Unsere Bobath-Expertin Gabi Jacobs spricht in ihrer Fortbildung zum vestibulären System über die Zusammenhänge zwischen Augen, Innenohr, Füßen und Gleichgewicht.

Unsere Bobath-Expertin Gabi Jacobs referierte in einer praxisnahen Fortbildung über das vestibuläre System und die komplexen Zusammenhänge zwischen Augen, Innenohr, Füßen und Gleichgewicht.

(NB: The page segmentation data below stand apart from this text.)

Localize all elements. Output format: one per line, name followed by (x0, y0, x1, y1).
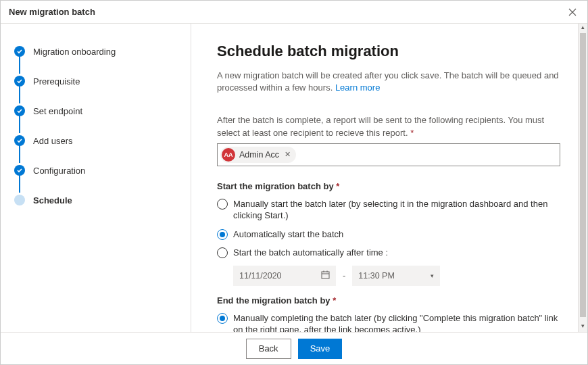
recipients-desc: After the batch is complete, a report wi… (217, 114, 560, 139)
radio-label: Start the batch automatically after time… (233, 247, 388, 259)
save-button[interactable]: Save (298, 339, 343, 359)
check-icon (14, 165, 25, 176)
start-label: Start the migration batch by * (217, 181, 560, 191)
step-connector (19, 175, 20, 193)
radio-icon (217, 229, 228, 240)
avatar: AA (222, 148, 235, 162)
start-time-value: 11:30 PM (358, 271, 395, 281)
step-connector (19, 116, 20, 133)
intro-body: A new migration batch will be created af… (217, 70, 559, 93)
page-title: Schedule batch migration (217, 43, 560, 60)
required-mark: * (410, 128, 414, 138)
step-set-endpoint[interactable]: Set endpoint (14, 103, 191, 118)
recipients-input[interactable]: AA Admin Acc ✕ (217, 143, 560, 166)
start-time-select[interactable]: 11:30 PM ▾ (352, 266, 440, 286)
wizard-steps: Migration onboarding Prerequisite Set en… (1, 24, 191, 332)
end-label-text: End the migration batch by (217, 295, 330, 306)
step-schedule[interactable]: Schedule (14, 193, 191, 208)
start-date-input[interactable]: 11/11/2020 (233, 266, 336, 286)
chevron-down-icon: ▾ (431, 272, 434, 279)
title-bar: New migration batch (1, 1, 587, 24)
step-label: Set endpoint (33, 106, 82, 116)
check-icon (14, 135, 25, 146)
radio-icon (217, 313, 228, 324)
separator: - (343, 270, 345, 281)
radio-label: Manually start the batch later (by selec… (233, 198, 560, 222)
recipient-chip: AA Admin Acc ✕ (220, 147, 296, 163)
step-add-users[interactable]: Add users (14, 133, 191, 148)
radio-label: Manually completing the batch later (by … (233, 312, 560, 332)
step-label: Schedule (33, 195, 72, 205)
required-mark: * (336, 181, 339, 191)
step-connector (19, 56, 20, 74)
check-icon (14, 46, 25, 57)
current-step-icon (14, 195, 25, 205)
intro-text: A new migration batch will be created af… (217, 70, 560, 94)
scroll-up-icon[interactable]: ▴ (579, 24, 587, 33)
check-icon (14, 105, 25, 116)
step-label: Migration onboarding (33, 47, 116, 57)
back-button[interactable]: Back (246, 339, 291, 359)
start-label-text: Start the migration batch by (217, 181, 334, 191)
radio-icon (217, 247, 228, 258)
radio-label: Automatically start the batch (233, 228, 343, 241)
step-configuration[interactable]: Configuration (14, 163, 191, 178)
main-panel: Schedule batch migration A new migration… (191, 24, 587, 332)
scrollbar[interactable]: ▴ ▾ (578, 24, 587, 332)
start-date-value: 11/11/2020 (239, 271, 282, 281)
scroll-down-icon[interactable]: ▾ (579, 322, 587, 332)
chip-name: Admin Acc (239, 150, 279, 160)
start-option-after-time[interactable]: Start the batch automatically after time… (217, 247, 560, 259)
start-option-auto[interactable]: Automatically start the batch (217, 228, 560, 241)
step-label: Add users (33, 136, 73, 146)
close-icon[interactable] (566, 5, 579, 19)
window-title: New migration batch (9, 7, 95, 17)
svg-rect-0 (322, 272, 329, 278)
learn-more-link[interactable]: Learn more (335, 82, 380, 93)
step-prerequisite[interactable]: Prerequisite (14, 74, 191, 89)
start-datetime-row: 11/11/2020 - 11:30 PM ▾ (233, 266, 560, 286)
required-mark: * (333, 295, 336, 306)
content-area: Schedule batch migration A new migration… (191, 24, 587, 332)
step-connector (19, 86, 20, 103)
scroll-thumb[interactable] (580, 33, 586, 317)
dialog-frame: New migration batch Migration onboarding… (0, 0, 588, 365)
remove-chip-icon[interactable]: ✕ (283, 150, 292, 159)
step-label: Prerequisite (33, 76, 80, 87)
recipients-text: After the batch is complete, a report wi… (217, 115, 544, 137)
calendar-icon (321, 270, 330, 281)
step-label: Configuration (33, 166, 85, 176)
end-label: End the migration batch by * (217, 295, 560, 306)
check-icon (14, 76, 25, 87)
start-option-manual[interactable]: Manually start the batch later (by selec… (217, 198, 560, 222)
radio-icon (217, 199, 228, 210)
step-connector (19, 145, 20, 163)
end-option-manual[interactable]: Manually completing the batch later (by … (217, 312, 560, 332)
footer: Back Save (1, 332, 587, 364)
dialog-body: Migration onboarding Prerequisite Set en… (1, 24, 587, 332)
step-migration-onboarding[interactable]: Migration onboarding (14, 44, 191, 59)
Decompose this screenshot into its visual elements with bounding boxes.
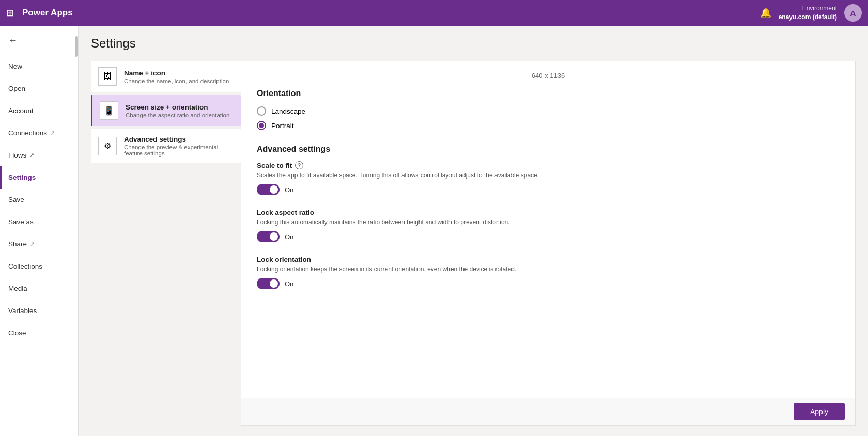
apply-button[interactable]: Apply — [794, 403, 845, 420]
sidebar-label-account: Account — [8, 107, 34, 115]
lock-orientation-toggle[interactable] — [257, 278, 280, 289]
sidebar-label-settings: Settings — [8, 174, 36, 181]
settings-container: Settings 🖼 Name + icon Change the name, … — [79, 26, 868, 436]
apply-bar: Apply — [241, 398, 855, 425]
lock-orientation-knob — [270, 279, 278, 288]
sidebar-label-save: Save — [8, 196, 24, 204]
name-icon-text: Name + icon Change the name, icon, and d… — [124, 69, 229, 84]
sidebar-label-new: New — [8, 63, 22, 70]
sidebar-item-connections[interactable]: Connections ↗ — [0, 122, 78, 144]
orientation-group: Landscape Portrait — [257, 106, 840, 130]
environment-name: enayu.com (default) — [779, 13, 837, 22]
advanced-desc: Change the preview & experimental featur… — [124, 144, 234, 157]
notification-icon[interactable]: 🔔 — [760, 7, 771, 19]
landscape-label: Landscape — [271, 107, 305, 115]
sidebar-item-settings[interactable]: Settings — [0, 166, 78, 189]
sidebar-label-open: Open — [8, 85, 25, 92]
external-link-icon-flows: ↗ — [29, 152, 34, 159]
sidebar-label-connections: Connections — [8, 129, 47, 137]
settings-detail: 640 x 1136 Orientation Landscape Portrai… — [241, 61, 856, 426]
external-link-icon-share: ↗ — [30, 241, 35, 247]
back-icon: ← — [8, 35, 18, 46]
settings-body: 🖼 Name + icon Change the name, icon, and… — [91, 61, 856, 426]
sidebar-label-share: Share — [8, 240, 27, 248]
sidebar-label-media: Media — [8, 285, 27, 292]
sidebar-label-variables: Variables — [8, 307, 37, 315]
topbar: ⊞ Power Apps 🔔 Environment enayu.com (de… — [0, 0, 868, 26]
lock-aspect-knob — [270, 232, 278, 241]
sidebar-label-save-as: Save as — [8, 218, 34, 226]
main-layout: ← New Open Account Connections ↗ Flows ↗… — [0, 26, 868, 436]
sidebar: ← New Open Account Connections ↗ Flows ↗… — [0, 26, 79, 436]
screen-size-title: Screen size + orientation — [126, 103, 229, 111]
portrait-radio[interactable] — [257, 121, 266, 130]
sidebar-label-collections: Collections — [8, 262, 42, 270]
scale-to-fit-knob — [270, 185, 278, 194]
lock-orientation-block: Lock orientation Locking orientation kee… — [257, 256, 840, 289]
content-area: Settings 🖼 Name + icon Change the name, … — [79, 26, 868, 436]
detail-scroll: 640 x 1136 Orientation Landscape Portrai… — [241, 61, 855, 398]
lock-aspect-toggle-row: On — [257, 231, 840, 242]
portrait-option[interactable]: Portrait — [257, 121, 840, 130]
grid-icon[interactable]: ⊞ — [6, 7, 14, 19]
environment-info: Environment enayu.com (default) — [779, 4, 837, 22]
category-screen-size[interactable]: 📱 Screen size + orientation Change the a… — [91, 95, 241, 126]
scale-to-fit-state: On — [285, 186, 293, 194]
app-title: Power Apps — [22, 8, 755, 18]
sidebar-item-collections[interactable]: Collections — [0, 255, 78, 277]
external-link-icon: ↗ — [50, 130, 55, 136]
category-name-icon[interactable]: 🖼 Name + icon Change the name, icon, and… — [91, 61, 241, 92]
sidebar-item-new[interactable]: New — [0, 55, 78, 77]
portrait-label: Portrait — [271, 122, 294, 130]
sidebar-item-save-as[interactable]: Save as — [0, 211, 78, 233]
name-icon-icon: 🖼 — [98, 67, 117, 86]
sidebar-item-share[interactable]: Share ↗ — [0, 233, 78, 255]
sidebar-scrollbar[interactable] — [75, 36, 78, 57]
screen-size-desc: Change the aspect ratio and orientation — [126, 112, 229, 118]
advanced-section-title: Advanced settings — [257, 145, 840, 154]
sidebar-item-save[interactable]: Save — [0, 189, 78, 211]
lock-orientation-state: On — [285, 280, 293, 288]
lock-aspect-state: On — [285, 233, 293, 241]
dimensions-label: 640 x 1136 — [257, 72, 840, 80]
orientation-title: Orientation — [257, 89, 840, 98]
avatar[interactable]: A — [844, 4, 862, 22]
lock-aspect-desc: Locking this automatically maintains the… — [257, 217, 840, 227]
back-button[interactable]: ← — [0, 26, 78, 55]
lock-aspect-name: Lock aspect ratio — [257, 209, 840, 216]
settings-categories: 🖼 Name + icon Change the name, icon, and… — [91, 61, 241, 426]
name-icon-desc: Change the name, icon, and description — [124, 78, 229, 84]
sidebar-label-flows: Flows — [8, 151, 26, 159]
scale-to-fit-block: Scale to fit ? Scales the app to fit ava… — [257, 161, 840, 195]
name-icon-title: Name + icon — [124, 69, 229, 77]
screen-size-text: Screen size + orientation Change the asp… — [126, 103, 229, 118]
advanced-icon: ⚙ — [98, 137, 117, 155]
page-title: Settings — [91, 36, 856, 51]
topbar-right: 🔔 Environment enayu.com (default) A — [760, 4, 862, 22]
sidebar-item-close[interactable]: Close — [0, 322, 78, 344]
landscape-radio[interactable] — [257, 106, 266, 116]
lock-orientation-toggle-row: On — [257, 278, 840, 289]
sidebar-item-flows[interactable]: Flows ↗ — [0, 144, 78, 166]
scale-to-fit-name: Scale to fit ? — [257, 161, 840, 169]
advanced-title: Advanced settings — [124, 135, 234, 143]
sidebar-item-variables[interactable]: Variables — [0, 300, 78, 322]
sidebar-label-close: Close — [8, 329, 26, 337]
lock-aspect-block: Lock aspect ratio Locking this automatic… — [257, 209, 840, 242]
lock-aspect-toggle[interactable] — [257, 231, 280, 242]
screen-size-icon: 📱 — [100, 101, 118, 120]
category-advanced[interactable]: ⚙ Advanced settings Change the preview &… — [91, 129, 241, 163]
lock-orientation-desc: Locking orientation keeps the screen in … — [257, 264, 840, 274]
scale-to-fit-desc: Scales the app to fit available space. T… — [257, 170, 840, 180]
lock-orientation-name: Lock orientation — [257, 256, 840, 263]
sidebar-item-open[interactable]: Open — [0, 77, 78, 100]
landscape-option[interactable]: Landscape — [257, 106, 840, 116]
scale-to-fit-toggle-row: On — [257, 184, 840, 195]
scale-to-fit-toggle[interactable] — [257, 184, 280, 195]
sidebar-item-account[interactable]: Account — [0, 100, 78, 122]
scale-to-fit-help[interactable]: ? — [295, 161, 303, 169]
advanced-text: Advanced settings Change the preview & e… — [124, 135, 234, 157]
sidebar-item-media[interactable]: Media — [0, 277, 78, 300]
environment-label: Environment — [779, 4, 837, 13]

Mit großer Fachkompetenz und spürbarer Leidenschaft gestaltete die Bobath-Instruktorin die Fortbildung interaktiv für Mitarbeitende aus Pflege, Therapie und Ärztlichem Dienst. In praktischen Übungen konnten die Teilnehmenden selbst erfahren, wie stark das Gleichgewicht von sensorischen Reizen abhängt: Das Stehen auf einem Bein gelingt mühelos, bis die Augen geschlossen werden und die Balance deutlich nachlässt.
„Wir brauchen das Großhirn nicht unbedingt zum Stehen und Gehen, weil viele Signale über das Kleinhirn laufen“, erklärt Gabi Jacobs. Diese Erkenntnis ist besonders relevant für die Behandlung schwerbetroffener neurologischer Patient:innen und gibt Anlass zur Hoffnung.
Fundierte Fachkenntnis für die bestmögliche Behandlung
Das vestibuläre System aktiviert die Antigravitationsmuskulatur und ist essenziell für eine aufrechte Haltung und sicheres Gehen. Besonders wichtig ist dabei das Zusammenspiel der Sinnesorgane, insbesondere von Augen und dem Gleichgewichtsorgan im Innenohr. Auch die Füße spielen eine entscheidende Rolle: Regelmäßige Reize an den Fußsohlen fördern die Aktivität wichtiger Rezeptoren, die ans Kleinhirn melden und damit die Gleichgewichtsfunktion unterstützen.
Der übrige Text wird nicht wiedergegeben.